Task objective = Out of the entries that follow, copy each line containing "papeles".
(Source material)
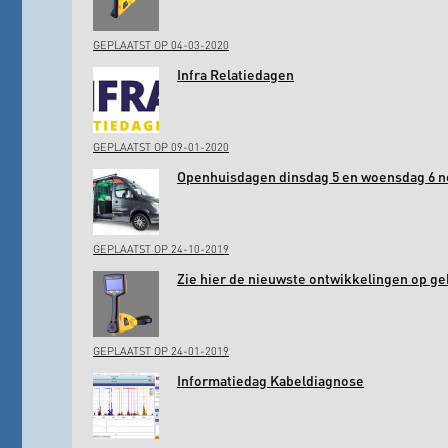
GEPLAATST OP 04-03-2020
Infra Relatiedagen
GEPLAATST OP 09-01-2020
Openhuisdagen dinsdag 5 en woensdag 6 
GEPLAATST OP 24-10-2019
Zie hier de nieuwste ontwikkelingen op ge
GEPLAATST OP 24-01-2019
Informatiedag Kabeldiagnose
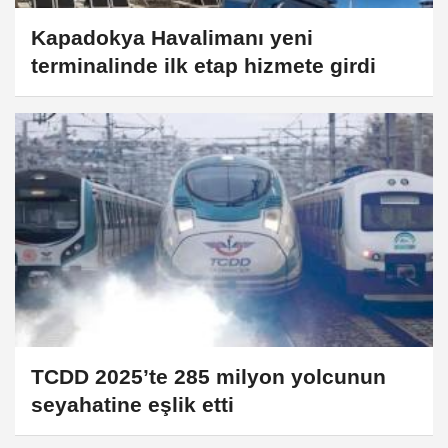
Kapadokya Havalimanı yeni
terminalinde ilk etap hizmete girdi
TCDD 2025’te 285 milyon yolcunun
seyahatine eşlik etti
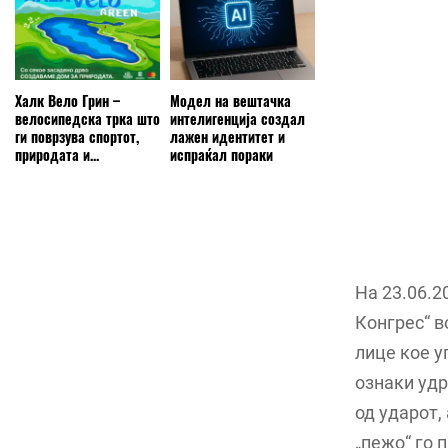
Халк Вело Грин –
Модел на вештачка
велосипедска трка што
интелигенција создал
ги поврзува спортот,
лажен идентитет и
природата и...
испраќал пораки
На 23.06.2
Конгрес“ в
лице кое у
ознаки удр
од ударот,
„пежо“ го 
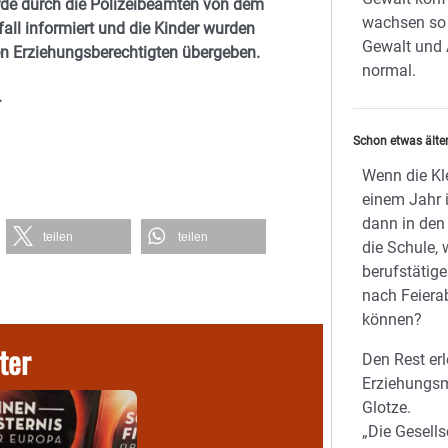
de durch die Polizeibeamten von dem
wachsen so 
fall informiert und die Kinder wurden
Gewalt und 
en Erziehungsberechtigten übergeben.
normal.
.
Schon etwas älte
Wenn die Kl
einem Jahr 
dann in den
teilen
teilen
die Schule, 
berufstätige
nach Feiera
können?
ter
Den Rest erl
Erziehungs
Glotze.
„Die Gesells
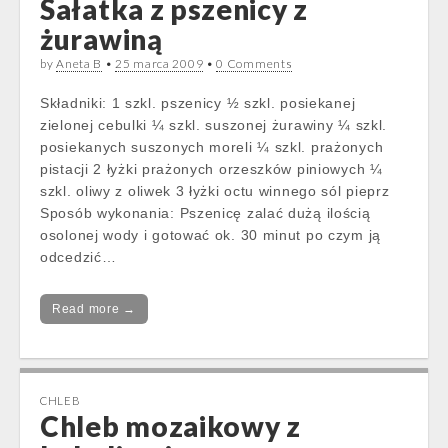
Sałatka z pszenicy z
żurawiną
by
Aneta B
•
25 marca 2009
•
0 Comments
Składniki: 1 szkl. pszenicy ½ szkl. posiekanej
zielonej cebulki ¼ szkl. suszonej żurawiny ¼ szkl.
posiekanych suszonych moreli ¼ szkl. prażonych
pistacji 2 łyżki prażonych orzeszków piniowych ¼
szkl. oliwy z oliwek 3 łyżki octu winnego sól pieprz
Sposób wykonania: Pszenicę zalać dużą ilością
osolonej wody i gotować ok. 30 minut po czym ją
odcedzić…
Read more →
CHLEB
Chleb mozaikowy z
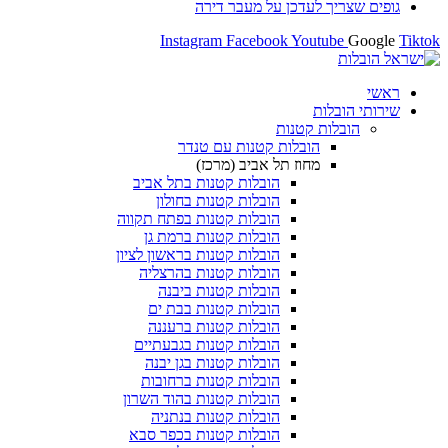
גופים שצריך לעדכן על מעבר דירה
Instagram
Facebook
Youtube
Google
Tiktok
ראשי
שירותי הובלות
הובלות קטנות
הובלות קטנות עם טנדר
מחוז תל אביב (מרכז)
הובלות קטנות בתל אביב
הובלות קטנות בחולון​
הובלות קטנות בפתח תקווה
הובלות קטנות ברמת גן
הובלות קטנות בראשון לציון
הובלות קטנות בהרצליה
הובלות קטנות ביבנה
הובלות קטנות בבת ים
הובלות קטנות ברעננה
הובלות קטנות בגבעתיים
הובלות קטנות בגן יבנה
הובלות קטנות ברחובות
הובלות קטנות בהוד השרון
הובלות קטנות בנתניה
הובלות קטנות בכפר סבא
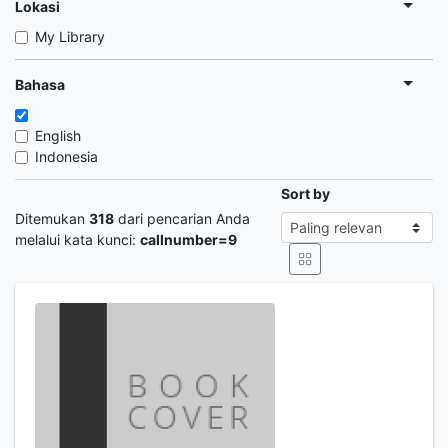
Lokasi
My Library
Bahasa
English
Indonesia
Sort by
Ditemukan
318
dari pencarian Anda
melalui kata kunci:
callnumber=9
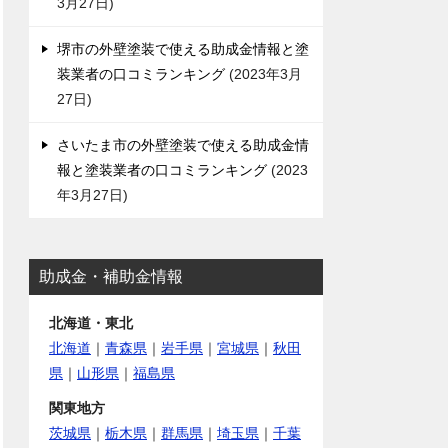
3月27日
堺市の外壁塗装で使える助成金情報と塗
装業者の口コミランキング
2023年3月
27日
さいたま市の外壁塗装で使える助成金情
報と塗装業者の口コミランキング
2023
年3月27日
助成金・補助金情報
北海道・東北
北海道
｜
青森県
｜
岩手県
｜
宮城県
｜
秋田
県
｜
山形県
｜
福島県
関東地方
茨城県
｜
栃木県
｜
群馬県
｜
埼玉県
｜
千葉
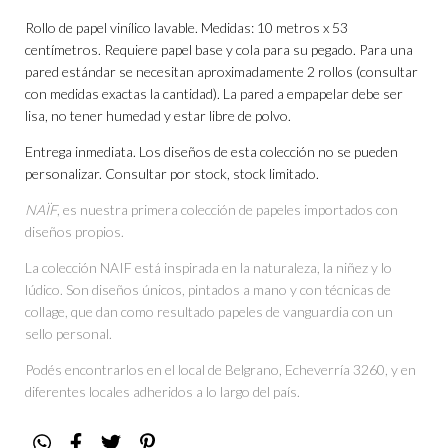
Rollo de papel vinílico lavable. Medidas: 10 metros x 53
centímetros. Requiere papel base y cola para su pegado. Para una
pared estándar se necesitan aproximadamente 2 rollos (consultar
con medidas exactas la cantidad). La pared a empapelar debe ser
lisa, no tener humedad y estar libre de polvo.
Entrega inmediata. Los diseños de esta colección no se pueden
personalizar. Consultar por stock, stock limitado.
NAÏF
, es nuestra primera colección de papeles importados con
diseños propios.
La colección NAIF está inspirada en la naturaleza, la niñez y lo
lúdico. Son diseños únicos, pintados a mano y con técnicas de
collage, que dan como resultado papeles de vanguardia con un
sello personal.
Podés encontrarlos en el local de Belgrano, Echeverría 3260, y en
diferentes locales adheridos a lo largo del país.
(End Source material)
Response to the task =
, es nuestra primera colección de papeles importados con
collage, que dan como resultado papeles de vanguardia con un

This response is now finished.